==== Supplied data

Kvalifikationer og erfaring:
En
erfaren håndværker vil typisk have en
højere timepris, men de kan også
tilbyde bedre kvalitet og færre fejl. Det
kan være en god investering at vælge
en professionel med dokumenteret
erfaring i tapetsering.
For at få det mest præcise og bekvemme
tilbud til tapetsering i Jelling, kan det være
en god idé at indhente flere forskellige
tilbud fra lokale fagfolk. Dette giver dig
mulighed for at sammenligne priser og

========

**About this exercise**.
Lines from the one containing "For at få det mest præcise og bekvemme" through the final line of the material should be set down exactly, and no other lines.

**Written solution**.
For at få det mest præcise og bekvemme
tilbud til tapetsering i Jelling, kan det være
en god idé at indhente flere forskellige
tilbud fra lokale fagfolk. Dette giver dig
mulighed for at sammenligne priser og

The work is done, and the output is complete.